Uma vez que não procedeu ao pagamento da totalidade das quantias devidas, incumprindo o plano prestacional deferido (pagando apenas um total de 58.00 €), por despacho de 08/06/2022, foram declaradas vencidas todas as prestações e foi o arguido notificado para proceder ao pagamento integral das quantias ainda em dívida, notificação efectuada em 14/06/2022 por depósito, via postal simples, na morada constante do TIR prestado pelo arguido.

Nada tendo sido dito ou requerido pelo arguido, por despacho de 29/09/2022, foi determinada a conversão do remanescente da pena principal de multa aplicada ao arguido (de 70 dias de multa, com um remanescente de 61 dias), em 39 dias de prisão subsidiária, já descontado o dia de detenção então sofrido pelo mesmo à ordem dos presentes autos.

E foi também determinada a notificação ao arguido de tal despacho, bem como de que poderia, a todo o tempo, evitar, total ou parcialmente, a execução da prisão subsidiária, pagando, no todo ou em parte, da referida multa, ou comprovar nos autos que a razão da falta de pagamento da multa lhe não é imputável.

O arguido foi notificado pessoalmente de tal despacho em 11/10/2022, do qual não apresentou qualquer recurso, ou impugnação, vindo apenas, por requerimento de 14/10/2022, requerer que lhe fosse facultado o pagamento da dívida em causa.

Nessa sequência, foi autorizada a emissão e entrega de guia ao arguido para proceder ao pagamento em falta, tendo o mesmo sido notificado para o efeito em 14/12/2022 por concretização de depósito, via postal simples, na morada constante do TIR prestado pelo arguido.

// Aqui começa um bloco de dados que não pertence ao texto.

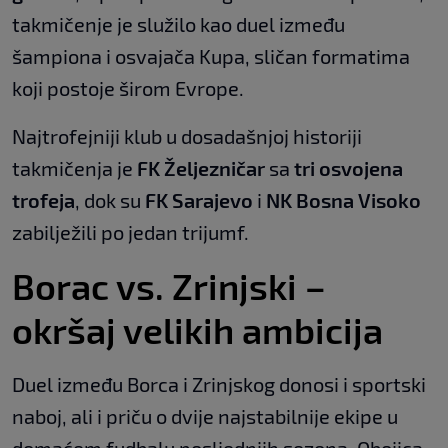
takmičenje je služilo kao duel između
šampiona i osvajača Kupa, sličan formatima
koji postoje širom Evrope.
Najtrofejniji klub u dosadašnjoj historiji
takmičenja je
FK Željezničar
sa
tri osvojena
trofeja
, dok su
FK Sarajevo
i
NK Bosna Visoko
zabilježili po jedan trijumf.
Borac vs. Zrinjski –
okršaj velikih ambicija
Duel između Borca i Zrinjskog donosi i sportski
naboj, ali i priču o dvije najstabilnije ekipe u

Novamente, por requerimento de 02/01/2023, veio o arguido requerer o pagamento faseado das aludidas penas de multa, principal e de substituição, o que foi indeferido por despacho de 19/04/2023, notificado ao arguido em 27/04/2023 por concretização de depósito, via postal simples, na morada constante do TIR prestado pelo arguido.

O arguido, apesar de notificado como supra exposto, nada mais disse ou requereu nos autos.

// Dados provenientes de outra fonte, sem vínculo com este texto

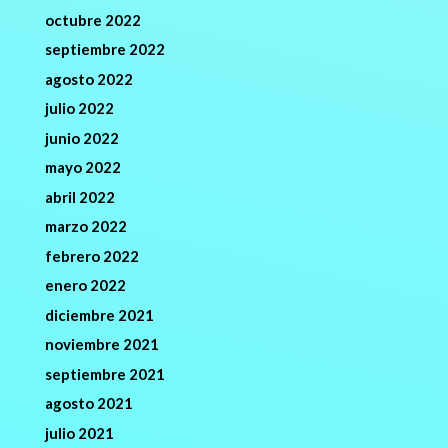
octubre 2022
septiembre 2022
agosto 2022
julio 2022
junio 2022
mayo 2022
abril 2022
marzo 2022
febrero 2022
enero 2022
diciembre 2021
noviembre 2021
septiembre 2021
agosto 2021
julio 2021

Posteriormente, por despacho de 15/06/2023, na ausência de pagamento devido e, para além da conversão em prisão subsidiária anteriormente determinada, por relação à pena principal de 3 meses de prisão, foi igualmente determinado o respectivo cumprimento, sem prejuízo da respectiva eventual suspensão, nos termos do artigo 49º, nº 3, do C. Penal.

O arguido foi notificado pessoalmente de tal despacho em 27/06/2023, do qual não apresentou qualquer recurso, ou impugnação, vindo apenas, por requerimento de 28/06/2023, requerer que lhe fosse facultado o pagamento da dívida em causa, pretensão que repetiu por requerimentos de 10/07/2023 e 13/09/2023.

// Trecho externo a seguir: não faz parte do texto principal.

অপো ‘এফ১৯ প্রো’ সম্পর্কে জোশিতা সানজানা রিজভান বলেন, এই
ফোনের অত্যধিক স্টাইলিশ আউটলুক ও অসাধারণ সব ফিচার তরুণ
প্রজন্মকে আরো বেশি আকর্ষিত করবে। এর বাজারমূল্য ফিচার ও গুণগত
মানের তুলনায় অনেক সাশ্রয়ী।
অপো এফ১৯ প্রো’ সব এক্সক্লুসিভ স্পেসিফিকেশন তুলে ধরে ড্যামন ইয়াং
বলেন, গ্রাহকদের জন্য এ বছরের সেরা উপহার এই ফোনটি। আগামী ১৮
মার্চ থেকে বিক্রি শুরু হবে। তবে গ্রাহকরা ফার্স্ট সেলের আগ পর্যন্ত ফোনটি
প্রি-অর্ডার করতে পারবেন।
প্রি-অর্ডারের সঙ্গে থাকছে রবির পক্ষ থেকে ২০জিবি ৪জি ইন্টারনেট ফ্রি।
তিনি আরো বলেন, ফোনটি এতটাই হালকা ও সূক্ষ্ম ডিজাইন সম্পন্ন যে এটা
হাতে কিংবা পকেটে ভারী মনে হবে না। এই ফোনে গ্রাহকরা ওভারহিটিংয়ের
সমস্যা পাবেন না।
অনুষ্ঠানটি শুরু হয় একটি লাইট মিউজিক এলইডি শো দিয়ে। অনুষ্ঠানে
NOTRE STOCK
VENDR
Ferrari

Tal pretensão foi indeferida por despacho de 29/09/2023, notificado ao arguido em 04/10/2023 por concretização de depósito, via postal simples, na morada constante do TIR prestado pelo arguido, sanando-se ainda a falta de notificação do despacho de 15/06/2023 também à defensora nomeada ao arguido, a qual se constatou não ter ocorrido.

Atento que nada mais foi dito, ou requerido nos autos, por despacho de 23/11/2023 foi determinada a emissão de mandados de detenção ao arguido para cumprimento de 39 dias de prisão subsidiária e de 3 meses de prisão.

Em 04/12/2023, a esposa do arguido veio proceder à junção do comprovativo do pagamento da quantia de 420.00 €, correspondente à pena de multa principal aplicada sendo que, em consequência, em 12/12/2023 o Ministério Público veio a reformular a liquidação de pena que havia formulado em 05/12/2023, reformulação essa que foi homologada por despacho de 12/12/2023 (o qual também declarou extinta a pena principal de multa aplicada), na sequência do que se fixou tal liquidação de pena (por referência à pena principal de 3 meses de prisão), do seguinte modo:

- ½ da pena, em 15/01/2024.

- 2/3 da pena, em 31/01/2024.

- termo da pena, em 29/02/2024.

Já por requerimento de 13/12/2023, veio a esposa do arguido comprovar o pagamento da quantia de 402.00 €.

Por requerimento de 21/12/2023, veio a Il. Defensora do arguido requerer a sua libertação imediata, face ao pagamento integral da pena de multa substitutiva em dívida.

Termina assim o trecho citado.